[WikiEN-l] When Websites Attack

Daniel R. Tobias dan at tobias.name
Sun Aug 26 13:22:29 UTC 2007


The last few days have seen a profusion of invocations of the alleged 
policy against linking to so-called "attack sites", with a variety of 
targets.  If this were being done by trolls trying to discredit the 
policy by making it look silly (as has often been alleged by its 
supporters when some ridiculous case or other comes up in that 
regard), they'd be doing a very good job in their trolling, but it 
seems like everybody involved in these recent cases is actually 
totally serious.  There's no need for trolling to make the policy 
look silly... the supporters of the policy do a perfectly fine job of 
it themselves.

Recent cases:

* Anti-pedophile site Perverted Justice set up a redirect based on 
HTTP referrers so that anybody following links to any page in their 
site from Wikipedia get redirected to a criticism page that blasts 
Wikipedia for not cracking down on pedophile editors.  This made the 
whole thing an "attack site" according to some who seem to think that 
anything that has anything critical to say about Wikipedia is an 
"attack" that must not be linked to.  The ultimate consensus was to 
make references to pages in that site non-live as links as a 
practical means of dealing with the forced redirect, but not to 
suppress all reference to the site itself (which has an article on 
Wikipedia due to notability).  Jimbo Wales even chimed in himself in 
the AN/I debate on this, saying "[WP:BADSITES]] is a rejected policy, 
as it should be.

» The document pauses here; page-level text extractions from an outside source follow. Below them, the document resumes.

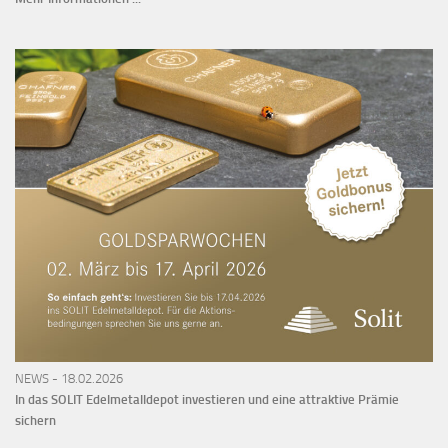
NEWS - 18.02.2026
In das SOLIT Edelmetalldepot investieren und eine attraktive Prämie
sichern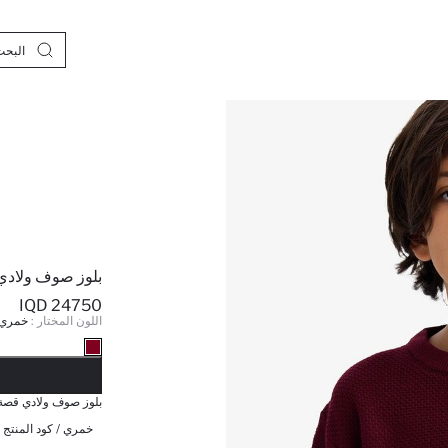
بلوز صوف ولادي 
24750 IQD
اللون المختار :
خمري
نف
بلوز صوف ولادي قصة 
خمري / كود المنتج 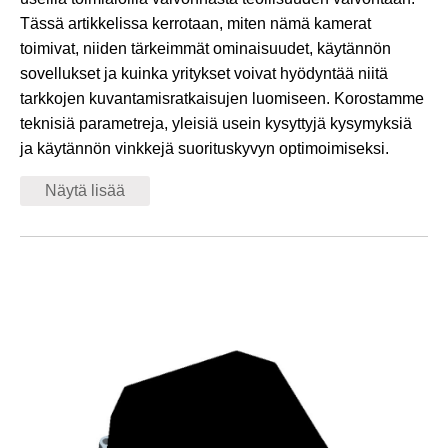
Tässä artikkelissa kerrotaan, miten nämä kamerat
toimivat, niiden tärkeimmät ominaisuudet, käytännön
sovellukset ja kuinka yritykset voivat hyödyntää niitä
tarkkojen kuvantamisratkaisujen luomiseen. Korostamme
teknisiä parametreja, yleisiä usein kysyttyjä kysymyksiä
ja käytännön vinkkejä suorituskyvyn optimoimiseksi.
Näytä lisää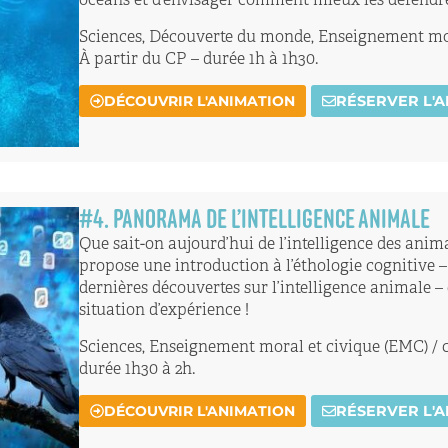
océans et d’envisager comment mieux les défendr
Sciences, Découverte du monde, Enseignement mor
À partir du CP – durée 1h à 1h30.
DÉCOUVRIR L'ANIMATION
RÉSERVER L'
#
4
. PANORAMA DE L’INTELLIGENCE ANIMALE
Que sait-on aujourd’hui de l’intelligence des anim
propose une introduction à l’éthologie cognitive –
dernières découvertes sur l’intelligence animale – 
situation d’expérience !
Sciences, Enseignement moral et civique (EMC) / cyc
durée 1h30 à 2h.
DÉCOUVRIR L'ANIMATION
RÉSERVER L'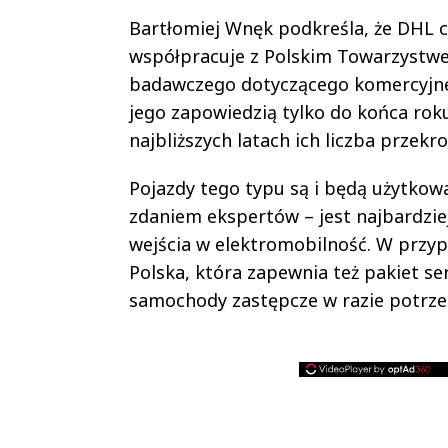
Bartłomiej Wnęk podkreśla, że DHL c
współpracuje z Polskim Towarzystw
badawczego dotyczącego komercyjne
jego zapowiedzią tylko do końca rok
najbliższych latach ich liczba przekr
Pojazdy tego typu są i będą użytko
zdaniem ekspertów – jest najbardzi
wejścia w elektromobilność. W przyp
Polska, która zapewnia też pakiet 
samochody zastępcze w razie potrze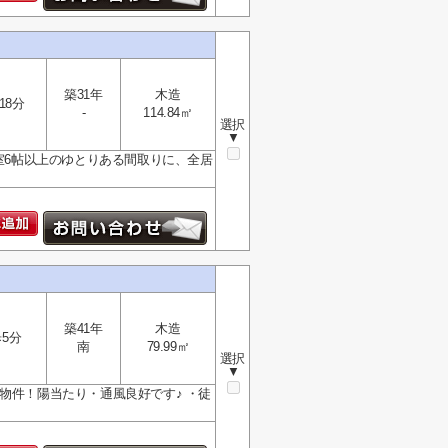
築31年
木造
18分
-
114.84㎡
選択
▼
居室6帖以上のゆとりある間取りに、全居
築41年
木造
5分
南
79.99㎡
選択
▼
物件！陽当たり・通風良好です♪ ・徒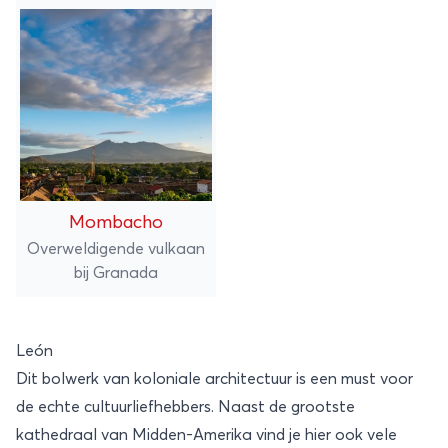
Mombacho
Overweldigende vulkaan
bij Granada
León
Dit bolwerk van koloniale architectuur is een must voor
de echte cultuurliefhebbers. Naast de grootste
kathedraal van Midden-Amerika vind je hier ook vele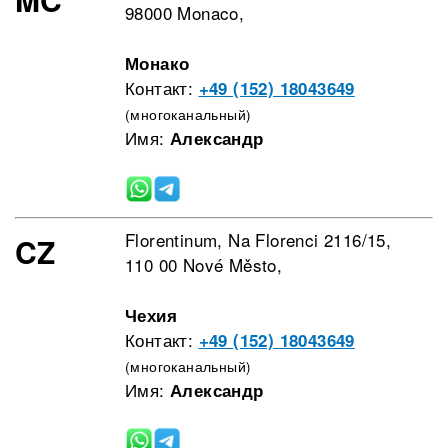
98000 Monaco,
Монако
Контакт:
+49 (152) 18043649
(многоканальный)
Имя:
Александр
Florentinum, Na Florenci 2116/15,
CZ
110 00 Nové Město,
Чехия
Контакт:
+49 (152) 18043649
(многоканальный)
Имя:
Александр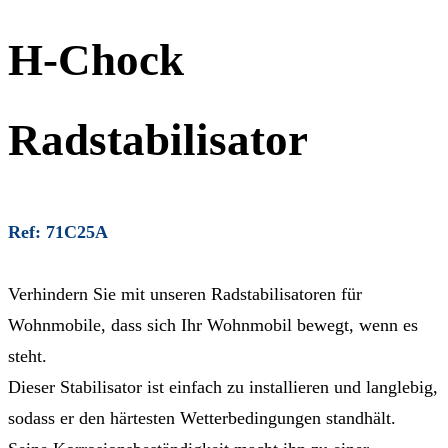
H-Chock
Radstabilisator
Ref: 71C25A
Verhindern Sie mit unseren Radstabilisatoren für
Wohnmobile, dass sich Ihr Wohnmobil bewegt, wenn es
steht.
Dieser Stabilisator ist einfach zu installieren und langlebig,
sodass er den härtesten Wetterbedingungen standhält.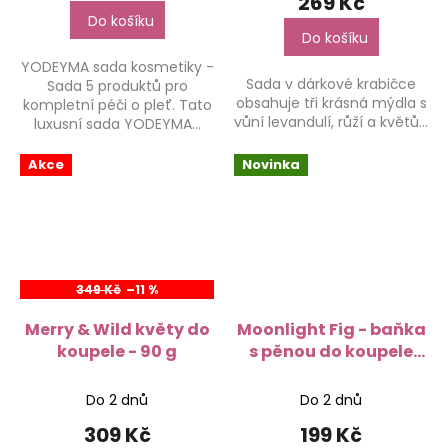
269 Kč
je
Do košíku
3,4
Do košíku
z
YODEYMA sada kosmetiky -
5
Sada v dárkové krabičce
Sada 5 produktů pro
hvězdiček.
obsahuje tři krásná mýdla s
kompletní péči o pleť. Tato
vůní levandulí, růží a květů...
luxusní sada YODEYMA...
Akce
Novinka
349 Kč
–11 %
Merry & Wild květy do
Moonlight Fig - baňka
koupele - 90 g
s pěnou do koupele
250 ml
Do 2 dnů
Do 2 dnů
309 Kč
199 Kč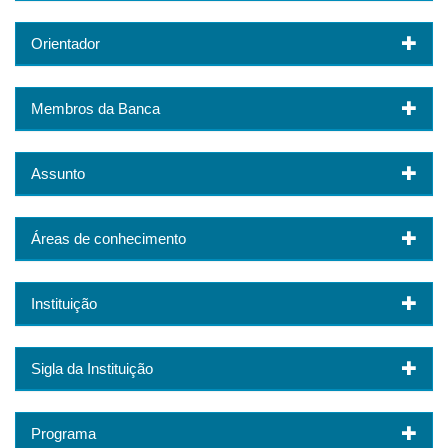
Orientador
Membros da Banca
Assunto
Áreas de conhecimento
Instituição
Sigla da Instituição
Programa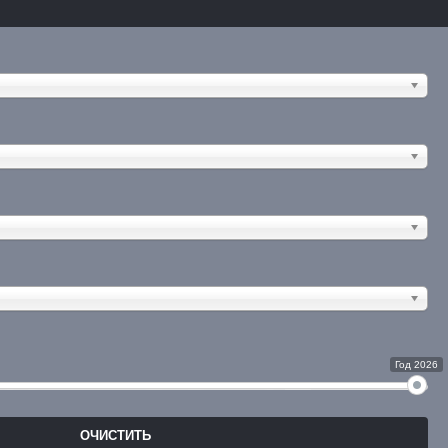
Год 2026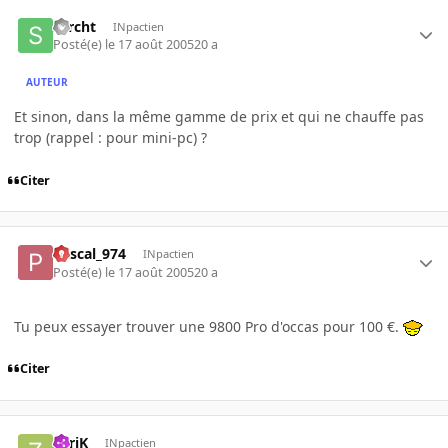
sarcht
INpactien
Posté(e)
le 17 août 2005
20 a
AUTEUR
Et sinon, dans la même gamme de prix et qui ne chauffe pas
trop (rappel : pour mini-pc) ?
Citer
Pascal_974
INpactien
Posté(e)
le 17 août 2005
20 a
Tu peux essayer trouver une 9800 Pro d'occas pour 100 €.
Citer
ZyriK
INpactien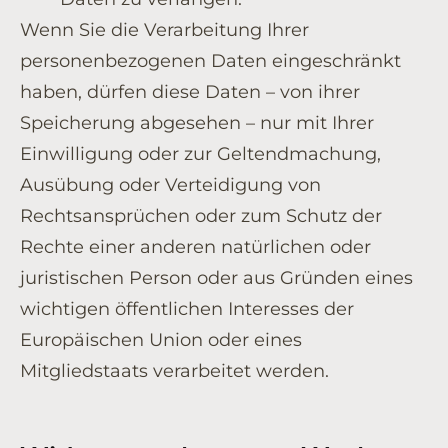
Wenn Sie die Verarbeitung Ihrer
personenbezogenen Daten eingeschränkt
haben, dürfen diese Daten – von ihrer
Speicherung abgesehen – nur mit Ihrer
Einwilligung oder zur Geltendmachung,
Ausübung oder Verteidigung von
Rechtsansprüchen oder zum Schutz der
Rechte einer anderen natürlichen oder
juristischen Person oder aus Gründen eines
wichtigen öffentlichen Interesses der
Europäischen Union oder eines
Mitgliedstaats verarbeitet werden.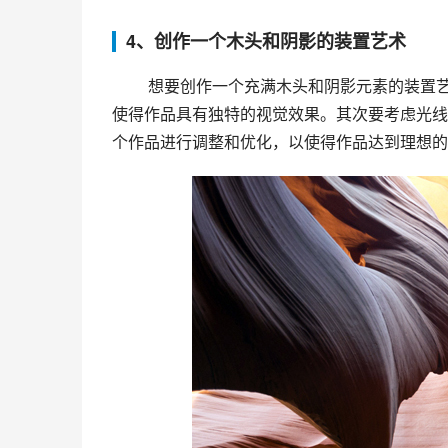
4、创作一个木头和阴影的装置艺术
 想要创作一个充满木头和阴影元素的装置艺术，首先需要选择合适的木材，并考虑如何切割和拼合木材，以
使得作品具有独特的视觉效果。其次要考虑光线
个作品进行调整和优化，以使得作品达到理想的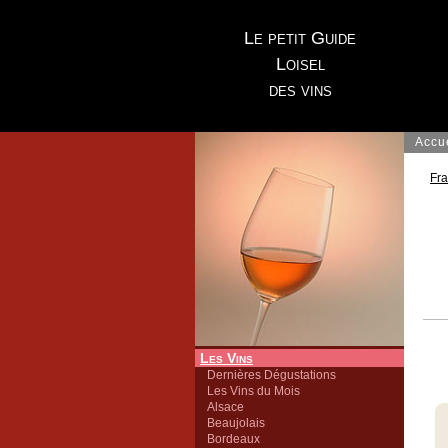
Le petit Guide
Loisel
des vins
Accu
Fr
Les Vins
Dernières Dégustations
Les Vins du Mois
Alsace
Beaujolais
Bordeaux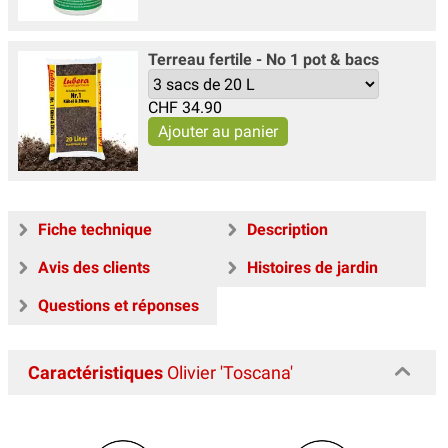
Terreau fertile - No 1 pot & bacs
CHF
34.90
Fiche technique
Description
Avis des clients
Histoires de jardin
Questions et réponses
Caractéristiques
Olivier 'Toscana'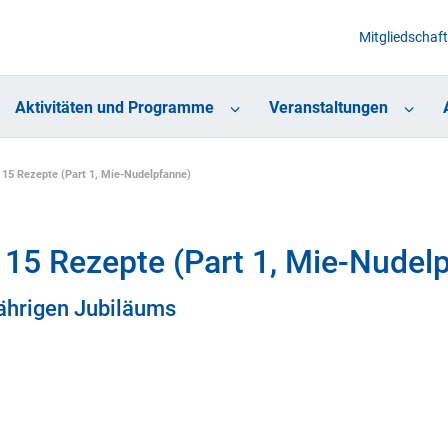
Mitgliedschaft
Aktivitäten und Programme
Veranstaltungen
 15 Rezepte (Part 1, Mie-Nudelpfanne)
 15 Rezepte (Part 1, Mie-Nudel
ährigen Jubiläums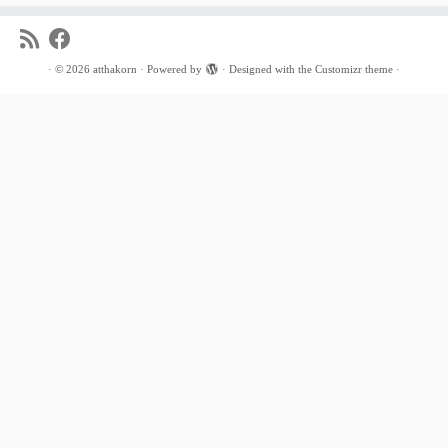
·
© 2026
atthakorn
·
Powered by
·
Designed with the
Customizr theme
·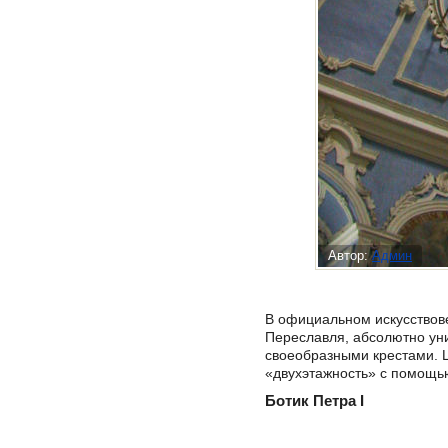
Автор:
Админ
В официальном искусствовед
Переславля, абсолютно уни
своеобразными крестами. Ц
«двухэтажность» с помощь
Ботик Петра I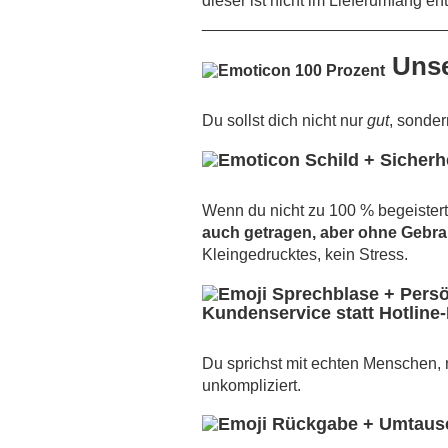
dieser ist nicht im Lieferumfang en
___________________________
Unse
Du sollst dich nicht nur
gut
, sonde
Wenn du nicht zu 100 % begeistert 
auch getragen, aber ohne Gebr
Kleingedrucktes, kein Stress.
Kundenservice statt Hotline
Du sprichst mit echten Menschen, ni
unkompliziert.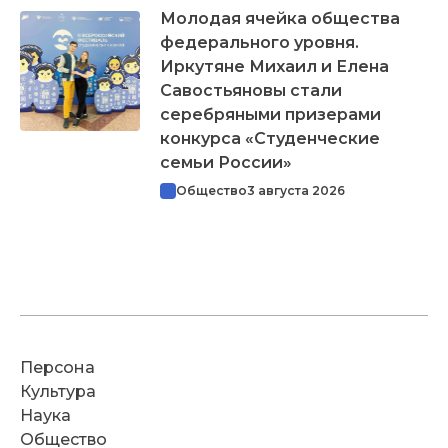
Молодая ячейка общества
федерального уровня.
Иркутяне Михаил и Елена
Савостьяновы стали
серебряными призерами
конкурса «Студенческие
семьи России»
Общество
3 августа 2026
Персона
Культура
Наука
Общество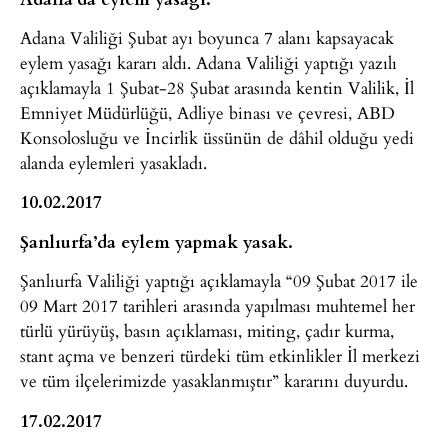
Adana Valiliği Şubat ayı boyunca 7 alanı kapsayacak
eylem yasağı kararı aldı. Adana Valiliği yaptığı yazılı
açıklamayla 1 Şubat-28 Şubat arasında kentin Valilik, İl
Emniyet Müdürlüğü, Adliye binası ve çevresi, ABD
Konsolosluğu ve İncirlik üssünün de dâhil olduğu yedi
alanda eylemleri yasakladı.
10.02.2017
Şanlıurfa’da eylem yapmak yasak.
Şanlıurfa Valiliği yaptığı açıklamayla “09 Şubat 2017 ile
09 Mart 2017 tarihleri arasında yapılması muhtemel her
türlü yürüyüş, basın açıklaması, miting, çadır kurma,
stant açma ve benzeri türdeki tüm etkinlikler İl merkezi
ve tüm ilçelerimizde yasaklanmıştır” kararını duyurdu.
17.02.2017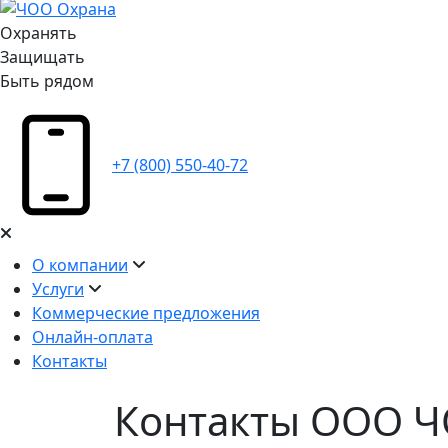
Охранять
Защищать
Быть рядом
+7 (800) 550-40-72
О компании
Услуги
Коммерческие предложения
Онлайн-оплата
Контакты
Контакты ООО 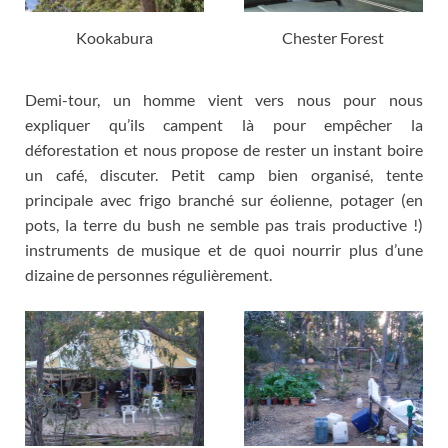
Kookabura
Chester Forest
Demi-tour
,
un homme vient vers nous pour nous
expliquer qu’ils campent là pour empêcher la
déforestation et nous propose de rester un instant boire
un café
,
discuter
.
Petit camp bien organisé
,
tente
principale avec frigo branché sur éolienne
,
potager
(
en
pots
,
la terre du bush ne semble pas trais productive
!)
instruments de musique et de quoi nourrir plus d’une
dizaine de personnes régulièrement
.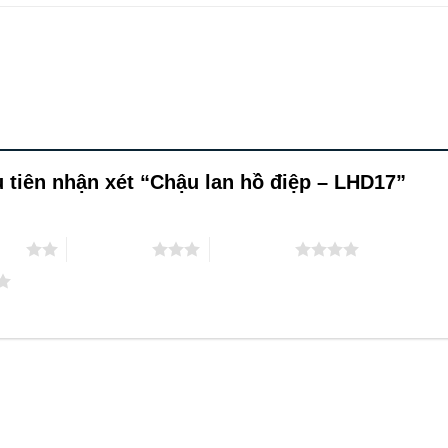
tiên nhận xét “Chậu lan hồ điệp – LHD17”
 sao
3 trên 5 sao
4 trên 5 sao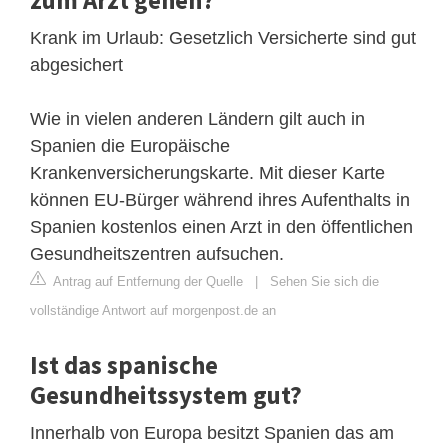
Krank im Urlaub: Gesetzlich Versicherte sind gut
abgesichert
Wie in vielen anderen Ländern gilt auch in
Spanien die Europäische
Krankenversicherungskarte. Mit dieser Karte
können EU-Bürger während ihres Aufenthalts in
Spanien kostenlos einen Arzt in den öffentlichen
Gesundheitszentren aufsuchen.
Antrag auf Entfernung der Quelle
|
Sehen Sie sich die
vollständige Antwort auf morgenpost.de an
Ist das spanische
Gesundheitssystem gut?
Innerhalb von Europa besitzt Spanien das am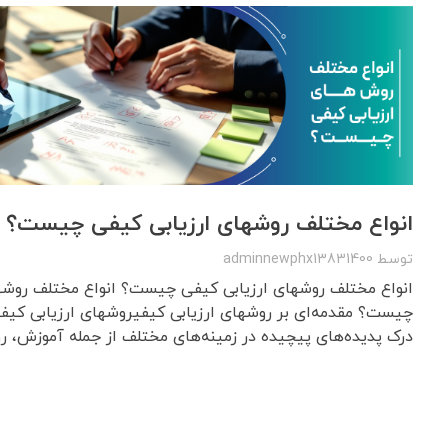
انواع مختلف روشهای ارزیابی کیفی چیست؟
توسط
adminnewphx13831400
انواع مختلف روشهای ارزیابی کیفی چیست؟ انواع مختلف روشه
چیست؟ مقدمه‌ای بر روشهای ارزیابی کیفیروشهای ارزیابی کیفی
درک پدیده‌های پیچیده در زمینه‌های مختلف از جمله آموزش، روا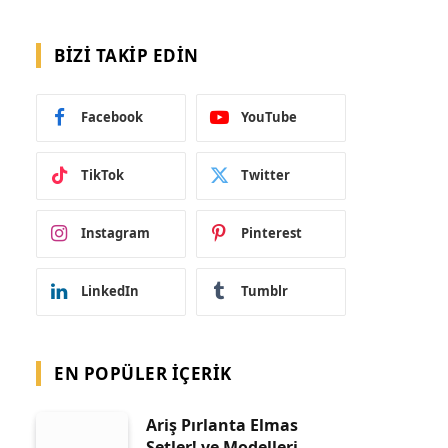
BIZI TAKIP EDIN
Facebook
YouTube
TikTok
Twitter
Instagram
Pinterest
LinkedIn
Tumblr
EN POPÜLER İÇERIK
Ariş Pırlanta Elmas
Setler! ve Modelleri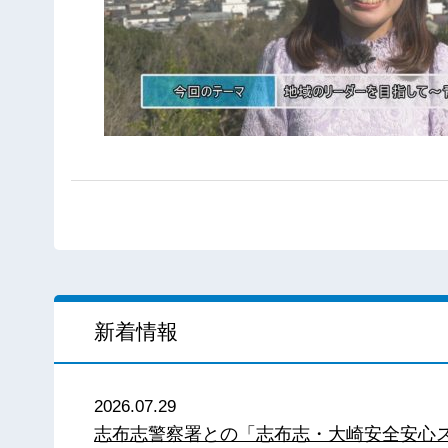
新着情報
2026.07.29
志布志警察署との「志布志・大崎安全安心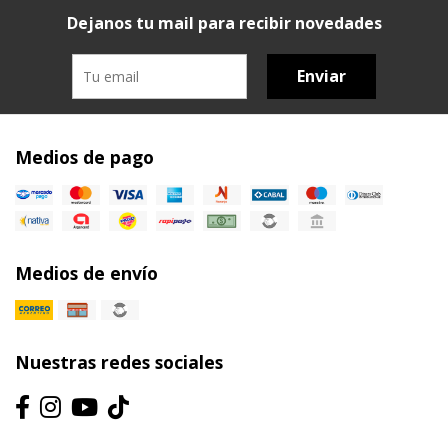
Dejanos tu mail para recibir novedades
Enviar
Medios de pago
Medios de envío
Nuestras redes sociales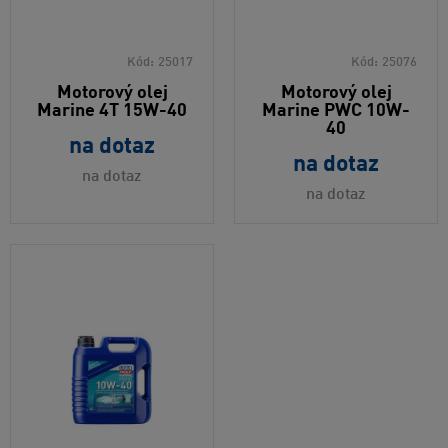
Kód:
25017
Kód:
25076
Motorový olej
Motorový olej
Marine 4T 15W-40
Marine PWC 10W-
40
na dotaz
na dotaz
na dotaz
na dotaz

There is of course a noble concept behind it, and it 
is my belief that a more carefully formulated restricted version of 
the policy could in fact pass muster." He went on to call for being 
thoughtful about what one links to, and mindful of the hurt it might 
cause, but that we also need to be mindful of debatable criticisms of 
Wikipedia even if we feel them to be invalid.

* On the heels of this, with Jimbo's notes still present on AN/I, a 
thread opened up to discuss alleged sockpuppetry by SlimVirgin. The 
actual actions were fairly minor and a couple of years old, so this 
was perhaps "no big deal" as her supporters said... but, as with many 
scandals, the things that were done later to cover it up (such as 
oversighting many of the edits in question) were of greater concern 
than the original act.  Anyway, since a reasonably respected admin 
opened the thread, it didn't get immediately suppressed as "trolling" 
as attempts to criticize such well-connected editors as Slim usually 
are; but her clique *did* invoke the anti-attack-sites policy to try 
to suppress a link to crucial evidence in this case, because it was 
in a site run by a banned attacker.  The ultimate compromise was for 
somebody else to copy the evidence in question to another site that 
we *could* link to... and that site in turn included a link to the 
other "attack" site where it credited the source of the information, 
so it was just one more click away, but that seemed to placate the 
"no links to attack sites ever" crowd anyway.

* While this was still in full swing, the next big BADSITES flap was 
already under way.  Controversial filmmaker Michael Moore decided he 
didn't like how a Wikipedia editor, who also was a notable right-wing 
commentator out in the "real world", was editing pages related to 
Moore and his films.  That Wikipedian, who until recently edited 
under his real name and openly disclosed his occupation, 
affiliations, and outside publications, suddenly decided not long ago 
that he wanted to be retroactively anonymous, so he changed his 
username and insisted that all the various policies protecting 
editors against "outing" apply now.  Moore, not being a Wikipedian, 
didn't feel these rules had any application to him off-wiki, so he 
put on the front page of his official Web site a piece mentioning the 
guy by name and calling attention to his Wikipedia activity.  This 
led to frantic activity whereby some editors were insisting that 
michaelmoore.com is now an Attack Site and must be delinked 
everywhere (including on the [[Michael Moore]] article itself), and 
others opposing this as just plain silly.  Somebody involved in the 
debate claimed to be friends with a producer of The Colbert Report 
and to have talked with them about mentioning this flap, so it just 
might turn up on that show (which likes to make fun of both Wikipedia 
and Michael Moore, so might not resist a story involving both).

* And, finally (for now), a renewed attempt is being made to get 
Teresa Nielsen Hayden's blog, Making Light, declared to be an attack 
site (something that was tried, and failed the laugh test, a few 
months ago).  This time, it's alleged that the blog published 
antisemitic remarks against a Wikipedia editor, though I haven't been 
able to find a trace of this myself when I look at it.